Unifeed
UN / LEAST DEVELOPED COUNTRIES
STORY: UN / LEAST DEVELOPED COUNTRIES
TRT: 01:14
SOURCE: UNIFEED
RESTRICTIONS: NONE
LANGUAGE: ENGLISH / NATS
DATELINE: 19 NOVEMBER 2019, NEW YORK CITY / FILE
FILE – RECENT, NEW YORK CITY
1. Wide shot, exterior United Nations headquarters
19 NOVEMBER 2019, NEW YORK CITY
2. Wide shot, dais
3. SOUNDBITE (English) Chantal Line Carpentier, Chief, United Nations Conference on Trade and Development (UNCTAD,) New York Office:
“The LDC do not create enough domestic resource mobilization and they need to jump-start their economies so that they can actually create more production, adding more productive capacity so they can actually tax themselves, their own domestic economy so they can generate the resources. And as we can see, they don’t have the capacity to do it, and the aid that they get does not go towards debt productive capacity.”
4. Med shot, journalists
5. SOUNDBITE (English) Chantal Line Carpentier, Chief, United Nations Conference on Trade and Development (UNCTAD,) New York Office:
“Despite the fact that the LDC’s have actually increased their fiscal effort in terms of their tax reform to be able now to collect fifteen percent of their GDP in taxes, which is the required or the recommended level, they are actually above that , they are now at nineteen percent, but they still have very limited fiscal space because of a weak growth in their countries and therefore a weak tax base.”
6. Med shot, journalists
7. Zoom out, end of presser
Least developed countries (LDCs), the world’s most impoverished nations, should proactively ensure external finance from all sources is directed to national development priorities.
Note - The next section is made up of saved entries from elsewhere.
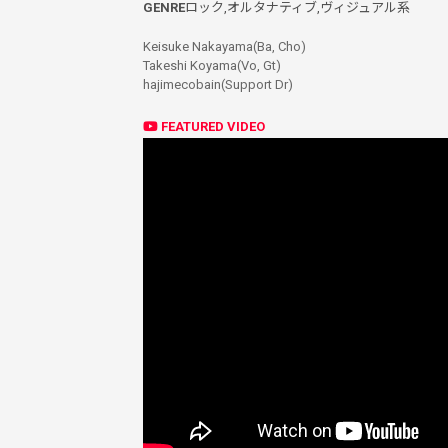
GENRE
ロック,
オルタナティブ,
ヴィジュアル系
Keisuke Nakayama(Ba, Cho)
Takeshi Koyama(Vo, Gt)
hajimecobain(Support Dr)
FEATURED VIDEO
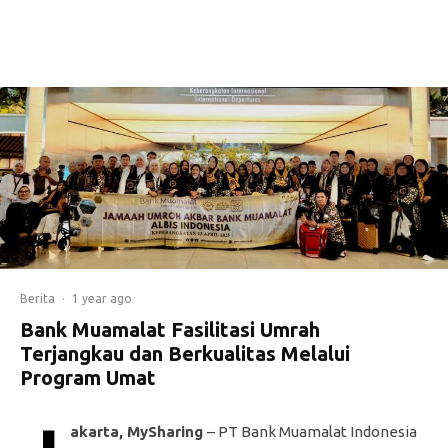
Berita
·
1 year ago
Bank Muamalat Fasilitasi Umrah
Terjangkau dan Berkualitas Melalui
Program Umat
akarta, MySharing
– PT Bank Muamalat Indonesia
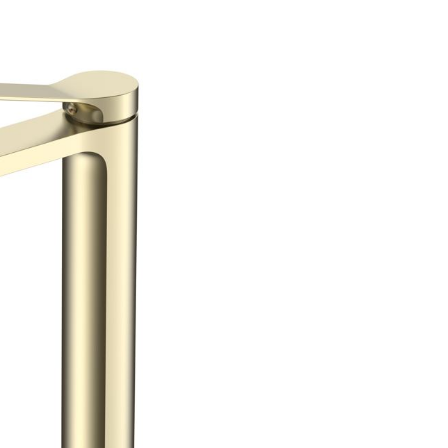
аждения
месители для биде
Для раковины высокие
месители для кухни
Для раковины высокие 
ссуары
рочие смесители и краны
Для раковины высокие 
шители
омплектующие для смесителей
Для раковины высокие 
ы
ля ванны с душем
Для раковины высокие 
меситель для душа
Для раковины высокие
раны для фильтра
Для раковины высокие
анны
Универсальные
Для раковины высокие 
ели
Для раковины высокие
Для раковины высокие 
Для раковины высокие F
Для раковины высокие 
Для раковины высокие 
Для раковины высокие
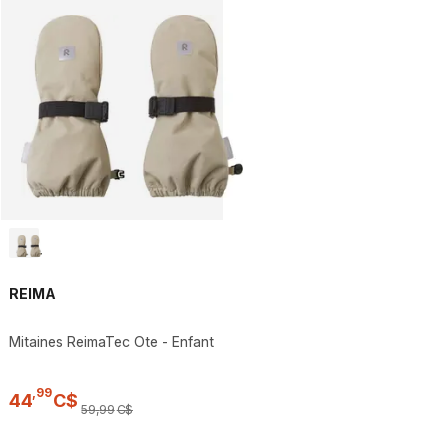
REIMA
Mitaines ReimaTec Ote - Enfant
,
99
44
C$
59
,
99
C$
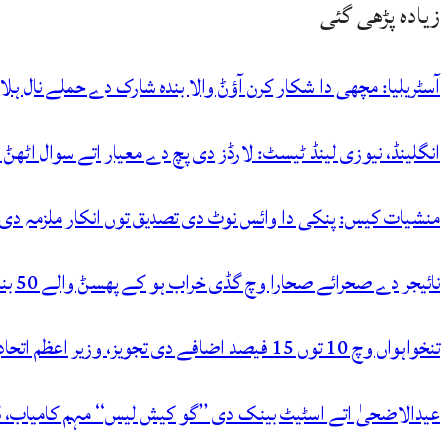
زیادہ پڑھی گئی
آسٹریلیا: مچھی دا شکار کرن آؤݨ والا بندہ شارک دے حملے نال ہل
انگلینڈ، نیوزی لینڈ ٹیسٹ: لارڈز دی پچ دے معیار اتے سوال اٹھݨ
منشیات کیس: پنکی دا وائس نوٹ دی تصدیق توں انکار ملزمہ دی آ
نائیجر دے صحرائے صحارا وچ گڈی خراب ہو کے پھسݨ والے 50 بندے پیاس نال جاں بحق
تنخواہواں وچ 10 توں 15 فیصد اضافے دی تجویز، وزیر اعظم اتحادیاں نال مشاورت توں بعد حتمی فیصلہ کرنگے
عیدالاضحیٰ اتے اسٹیٹ بینک دی ’’گو کیش لیس‘‘ مہم کامیاب، ڈی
This approach is the best way to manage their aid dependency and eventually escape it, according to the 2019 edition of the Least Developed Countries Report.
At a press conference today (19 Nov) at UN Headquarters, the Chief of the United Nations Conference on Trade and Development (UNCTAD) New York office, Chantal Line Carpentier, said “the LDC do not create enough domestic resource mobilization and they need to jump-start their economies so that they can actually create more production, adding more productive capacity so they can actually tax themselves, their own domestic economy so they can generate the resources.”
Carpentier added that LDCs currently “don’t have the capacity to do it, and the aid that they get does not go towards debt productive capacity.”
The UNCTAD official said, “despite the fact that the LDC’s have actually increased their fiscal effort in terms of their tax reform to be able now to collect fifteen percent of their GDP in taxes, which is the required or the recommended level, they are actually above that , they are now at nineteen percent, but they still have very limited fiscal space because of a weak growth in their countries and therefore a weak tax base.”
According to UNCTAD, for LDCs to attain the Sustainable Development Goals, they should take ownership of their development agenda and manage the allocation of external development finance in alignment with their national development priorities.
The international community also needs to step up its support towards this common goal, the report states.
LDCs account for fifteen of the twenty most aid-dependent countries in the world due to persistent shortfalls in their domestic savings, among other factors, according to the report.